岡部:私は上司であると同時に患者であるために、どちらの立場でものを言っているのか、混乱することもあります。二つの例を挙げます。一つは、電車の中で疲れている介助者に「座って」と言うことがよくあります。それは、思いやりという側面がないとは言いませんが、それより、仕事に差し障りがないように身体を休めてほしいという上司としての指示です。それなのに介助者は「座らなくてよい」と遠慮することがあります。そんな時は「早く身体を休めてというのは業務命令です」と言うこともあります。
――介助者の側も混乱しそうですね。
岡部:難しいところです。もう一つの例は、介助者の仕事のスタイルや態度についてです。ケアは上手く、しっかりと仕事はしていても、人に悪い印象を与える態度のヘルパーがいます。その人には「社会人としてはそれではダメだ」と言う時がありますが、ただ介護の職人だと思えば問題は無いということになります。その人にケアのことについて注意をする時と、社会人としての根本的なことを注意する時、「今のはどっちですか?」なんて聞かれることがあります。業務の指示が守られてないことも、ときどき起こります。もちろんとても重要なことについては、指示が徹底するまで出し続けますが、それほどでないことや期限のないことなどは指示が守られてないままのものがあります。そういうことをいちいちケア中に言うことは、予想外に大変なことです。
ALSの介助者は、センスとスタンスとスキルが必要
――岡部さんの考える、介助者に必要な資質とはなんでしょうか。
岡部:そもそもALSというと難しいケアに取り組んでくれない介助者がほとんどですが、それでも挑戦してくれた人たちもいました。体調を崩して辞めた人は別にして、続かなかった人たちは、介助の難しさや介助者間の人間関係などが原因で辞めていきました。現在、私の介助を10年以上継続している人が3人います。その人たちは、単に相性が良いのではなく、センスとスタンスとスキルを兼ね備えた人たちだと思います。
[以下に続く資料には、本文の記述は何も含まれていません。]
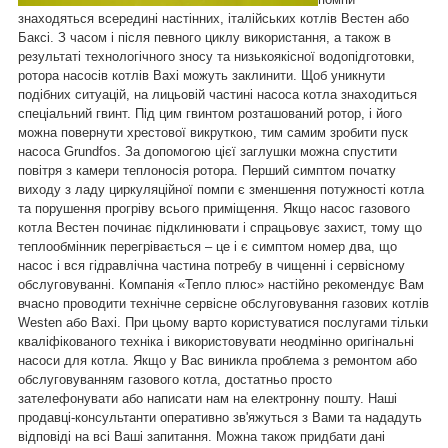
знаходяться всередині настінних, італійських котлів Вестен або
Баксі. З часом і після певного циклу використання, а також в
результаті технологічного зносу та низькоякісної водопідготовки,
ротора насосів котлів
Baxi
можуть заклинити. Щоб уникнути
подібних ситуацій, на лицьовій частині насоса котла знаходиться
спеціальний гвинт. Під цим гвинтом розташований ротор, і його
можна повернути хрестової викруткою, тим самим зробити пуск
насоса Grundfos. За допомогою цієї заглушки можна спустити
повітря з камери теплоносія ротора. Перший симптом початку
виходу з ладу циркуляційної помпи є зменшення потужності котла
та порушення прогріву всього приміщення. Якщо насос газового
котла Вестен починає підклинювати і спрацьовує захист, тому що
теплообмінник перегрівається – це і є симптом номер два, що
насос і вся гідравлічна частина потребу в чищенні і сервісному
обслуговуванні.
Компанія «Тепло плюс» настійно рекомендує Вам
вчасно проводити технічне сервісне обслуговування газових котлів
Westen
або
Baxi
. При цьому варто користуватися послугами тільки
кваліфікованого техніка і використовувати неодмінно оригінальні
насоси для котла.
Якщо у Вас виникла проблема з ремонтом або
обслуговуванням газового котла, достатньо просто
зателефонувати або написати нам на електронну пошту. Наші
продавці-консультанти оперативно зв'яжуться з Вами та нададуть
відповіді на всі Ваші запитання. Можна також придбати дані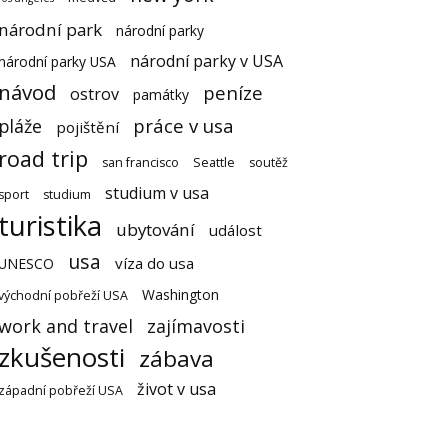
národní park
národní parky
národní parky v USA
národní parky USA
návod
peníze
ostrov
památky
práce v usa
pláže
pojištění
road trip
san francisco
Seattle
soutěž
studium v usa
sport
studium
turistika
ubytování
událost
usa
víza do usa
UNESCO
Washington
východní pobřeží USA
work and travel
zajímavosti
zkušenosti
zábava
život v usa
západní pobřeží USA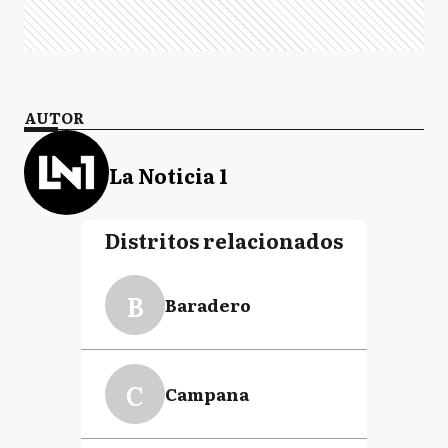
AUTOR
La Noticia 1
Distritos relacionados
B
Baradero
C
Campana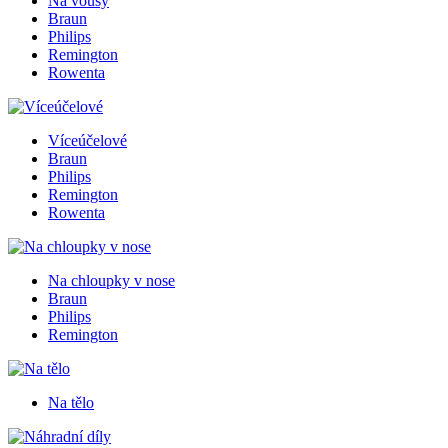
Na vousy
Braun
Philips
Remington
Rowenta
Víceúčelové
Braun
Philips
Remington
Rowenta
Na chloupky v nose
Braun
Philips
Remington
Na tělo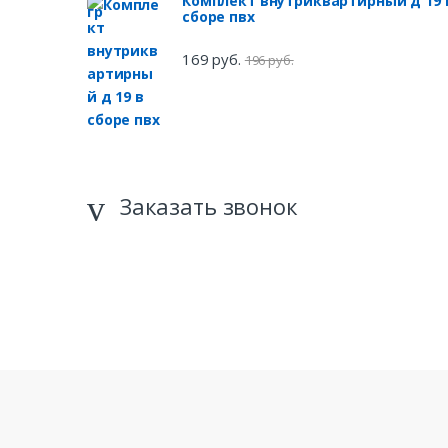
Комплект внутриквартирный д 19 
сборе пвх
169 руб.
196 руб.
Заказать звонок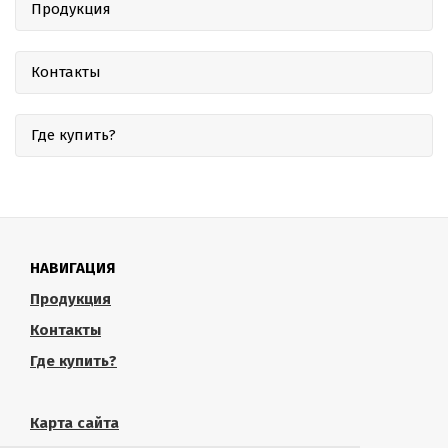
Продукция
Контакты
Где купить?
НАВИГАЦИЯ
Продукция
Контакты
Где купить?
Карта сайта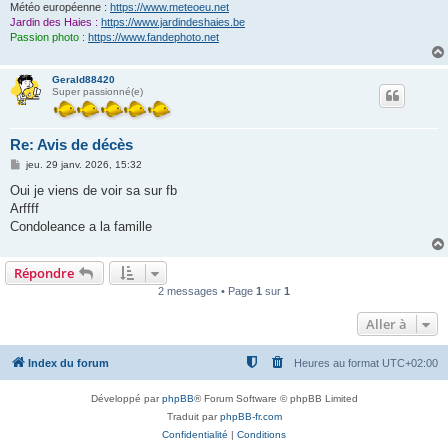
Météo européenne :
https://www.meteoeu.net
Jardin des Haies :
https://www.jardindeshaies.be
Passion photo :
https://www.fandephoto.net
Gerald88420
Super passionné(e)
Re: Avis de décès
M
jeu. 29 janv. 2026, 15:32
e
s
Oui je viens de voir sa sur fb
s
Arffff
a
g
Condoleance a la famille
e
Répondre
2 messages • Page
1
sur
1
Aller à
Index du forum
Heures au format
UTC+02:00
Développé par
phpBB
® Forum Software © phpBB Limited
Traduit par
phpBB-fr.com
Confidentialité
|
Conditions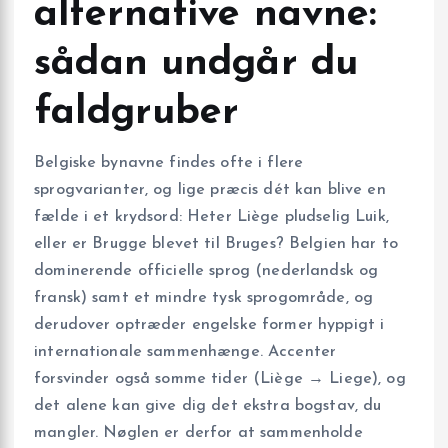
alternative navne:
sådan undgår du
faldgruber
Belgiske bynavne findes ofte i flere
sprogvarianter, og lige præcis dét kan blive en
fælde i et krydsord: Heter Liège pludselig Luik,
eller er Brugge blevet til Bruges? Belgien har to
dominerende officielle sprog (nederlandsk og
fransk) samt et mindre tysk sprogområde, og
derudover optræder engelske former hyppigt i
internationale sammenhænge. Accenter
forsvinder også somme tider (Liège → Liege), og
det alene kan give dig det ekstra bogstav, du
mangler. Nøglen er derfor at sammenholde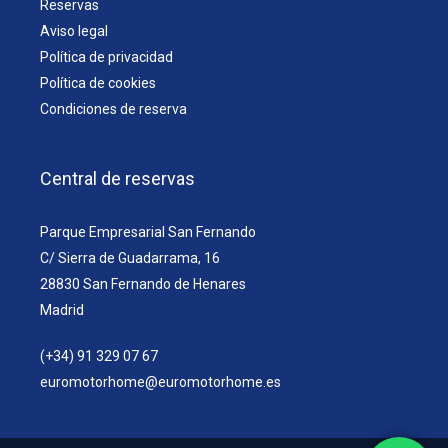
Reservas
Aviso legal
Política de privacidad
Política de cookies
Condiciones de reserva
Central de reservas
Parque Empresarial San Fernando
C/ Sierra de Guadarrama, 16
28830 San Fernando de Henares
Madrid
(+34) 91 329 07 67
euromotorhome@euromotorhome.es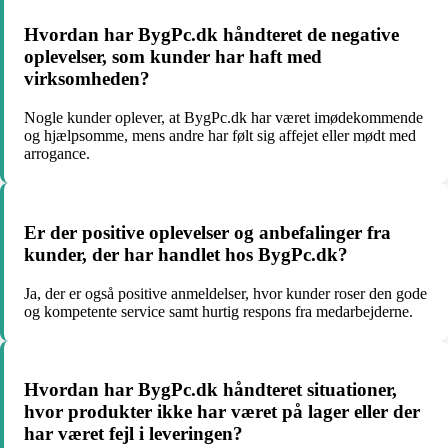
Hvordan har BygPc.dk håndteret de negative
oplevelser, som kunder har haft med
virksomheden?
Nogle kunder oplever, at BygPc.dk har været imødekommende
og hjælpsomme, mens andre har følt sig affejet eller mødt med
arrogance.
Er der positive oplevelser og anbefalinger fra
kunder, der har handlet hos BygPc.dk?
Ja, der er også positive anmeldelser, hvor kunder roser den gode
og kompetente service samt hurtig respons fra medarbejderne.
Hvordan har BygPc.dk håndteret situationer,
hvor produkter ikke har været på lager eller der
har været fejl i leveringen?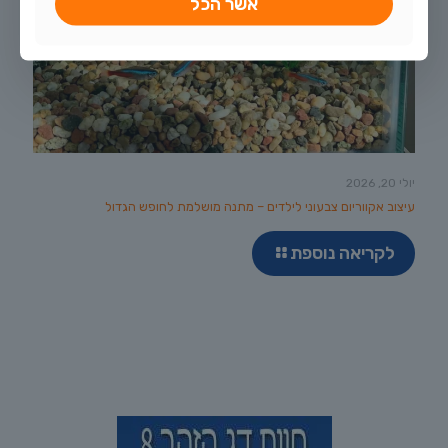
אשר הכל
יולי 20, 2026
עיצוב אקווריום צבעוני לילדים – מתנה מושלמת לחופש הגדול
לקריאה נוספת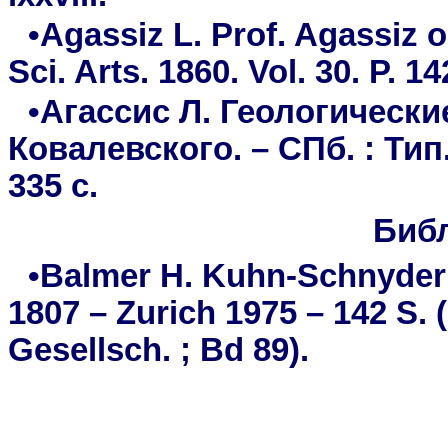
•Agassiz L. Prof. Agassiz on
Sci. Arts. 1860. Vol. 30. P. 1
•Агассис Л. Геологические 
Ковалевского. – СПб. : Ти
335 с.
Биб
•Balmer H. Kuhn-Schnyder 
1807 – Zurich 1975 – 142 S.
Gesellsch. ; Bd 89).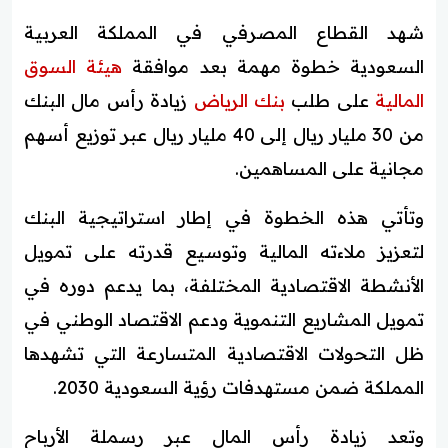
شهد القطاع المصرفي في المملكة العربية
السعودية خطوة مهمة بعد موافقة
هيئة السوق
المالية
على طلب
بنك الرياض
زيادة رأس مال البنك
من 30 مليار ريال إلى 40 مليار ريال عبر توزيع أسهم
مجانية على المساهمين.
وتأتي هذه الخطوة في إطار استراتيجية البنك
لتعزيز ملاءته المالية وتوسيع قدرته على تمويل
الأنشطة الاقتصادية المختلفة، بما يدعم دوره في
تمويل المشاريع التنموية ودعم الاقتصاد الوطني في
ظل التحولات الاقتصادية المتسارعة التي تشهدها
المملكة ضمن مستهدفات رؤية السعودية 2030.
وتعد زيادة رأس المال عبر رسملة الأرباح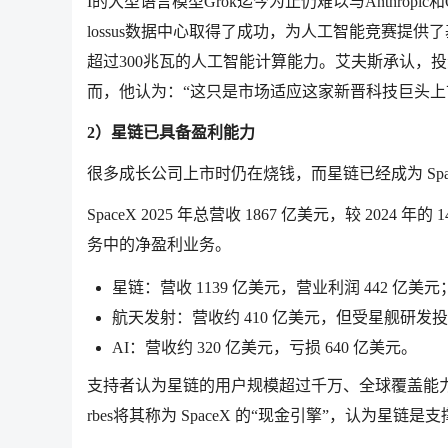
I的大型语言模型Grok迄今为止仍难以与Anthropi
lossus数据中心取得了成功，为人工智能竞赛提
超过300兆瓦的人工智能计算能力。艾夫斯承认，投资
而，他认为：“这只是市场适应这家新晋科技巨头上
2）星链已具备盈利能力
很多成长公司上市时仍在烧钱，而星链已经成为 Spa
SpaceX 2025 年总营收 1867 亿美元，较 20
务中的净盈利业务。
星链：营收 1139 亿美元，营业利润 442 亿美元
航天发射：营收约 410 亿美元，但受星舰研发投入
AI：营收约 320 亿美元，亏损 640 亿美元。
支持者认为星链的用户规模超过千万、全球覆盖能
rbes将其称为 SpaceX 的“现金引擎”，认为星链是支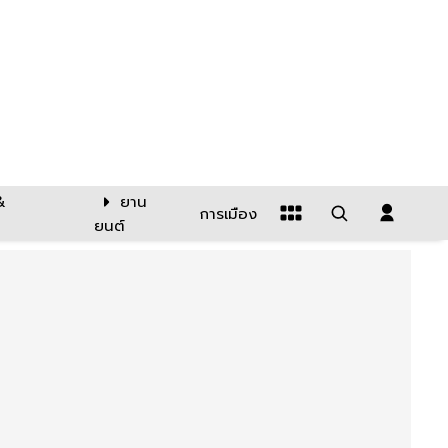
&
ยาน
การเมือง
ยนต์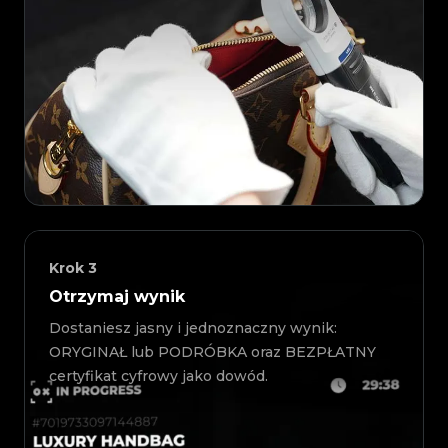
Krok
3
Otrzymaj wynik
Dostaniesz jasny i jednoznaczny wynik:
ORYGINAŁ lub PODRÓBKA oraz BEZPŁATNY
certyfikat cyfrowy jako dowód.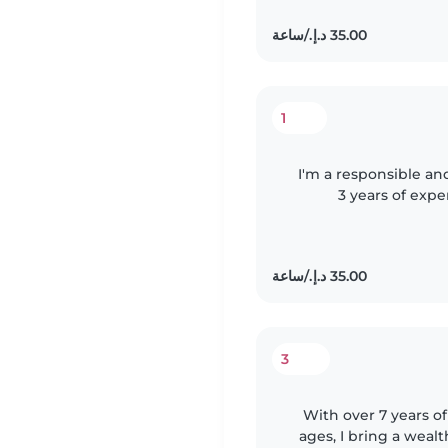
1
I'm a responsible an
3 years of exper
including those wi
3
With over 7 years of
ages, I bring a wealt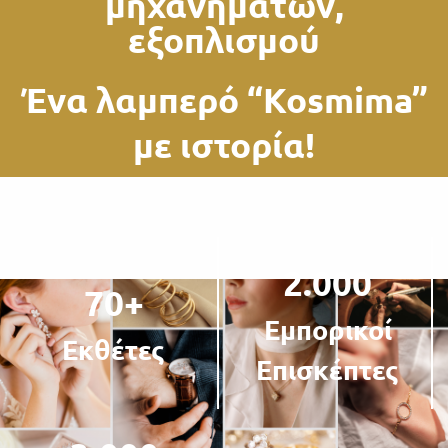
μηχανημάτων,
εξοπλισμού
Ένα λαμπερό “Kosmima”
με ιστορία!
2.000
70
+
Εμπορικοί
Εκθέτες
Επισκέπτες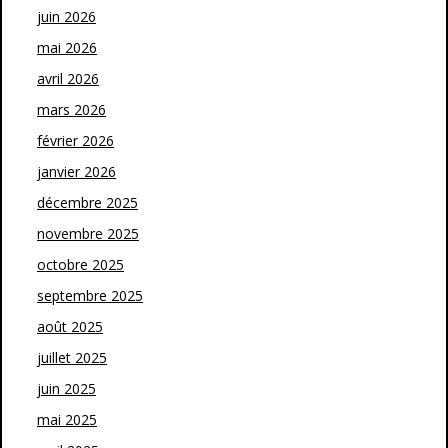
juin 2026
mai 2026
avril 2026
mars 2026
février 2026
janvier 2026
décembre 2025
novembre 2025
octobre 2025
septembre 2025
août 2025
juillet 2025
juin 2025
mai 2025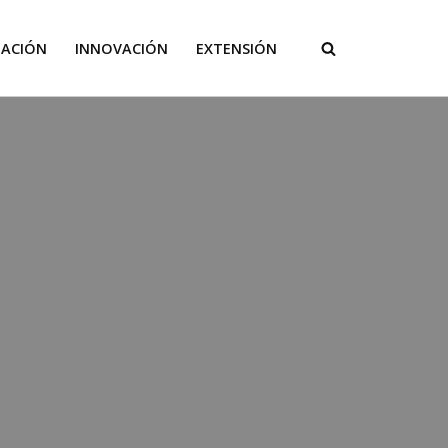
GACIÓN
INNOVACIÓN
EXTENSIÓN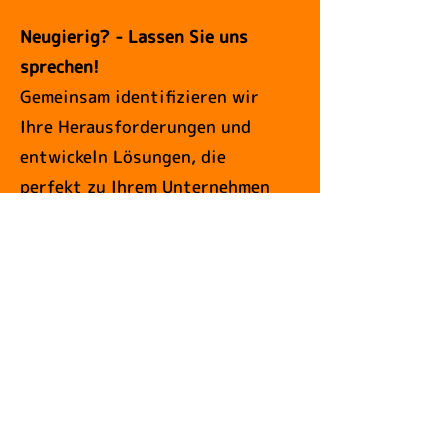
Neugierig? - Lassen Sie uns
sprechen!
Gemeinsam identifizieren wir
Ihre Herausforderungen und
entwickeln Lösungen, die
perfekt zu Ihrem Unternehmen
passen.
ZUM KONTAKTFORMULAR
――センスとスタンス、そしてスキルについてもう少し教えてください。
岡部:センスは、持って生まれた器用さや気が利くことなどです。これは後から身につくものではないけど、ある程度は磨くことができます。車いすを押していて、避けられるマンホールなどを必ず避ける人はめったにいませんが、そういうことは教えられます。スタンスは、利用者のために役に立ちたいという気持ちがあるかです。もちろん仕事としてやっているわけですが、この人の役に立ちたいという思いがあるかはとても大事です。そのスタンスの上に乗ってくるのがスキルだと思っています。スキルは、訓練によって身につくものです。長く継続している介助者は、この3つを持っている人だと思います。一方で、この3つを持っていないからといって、介助者を自分から断らないと決めています。それは、少しでも重度の障がい者の介助に携わってくれる介助者を増やしたいからです。もちろん自分の介助者を確保したいということもあります。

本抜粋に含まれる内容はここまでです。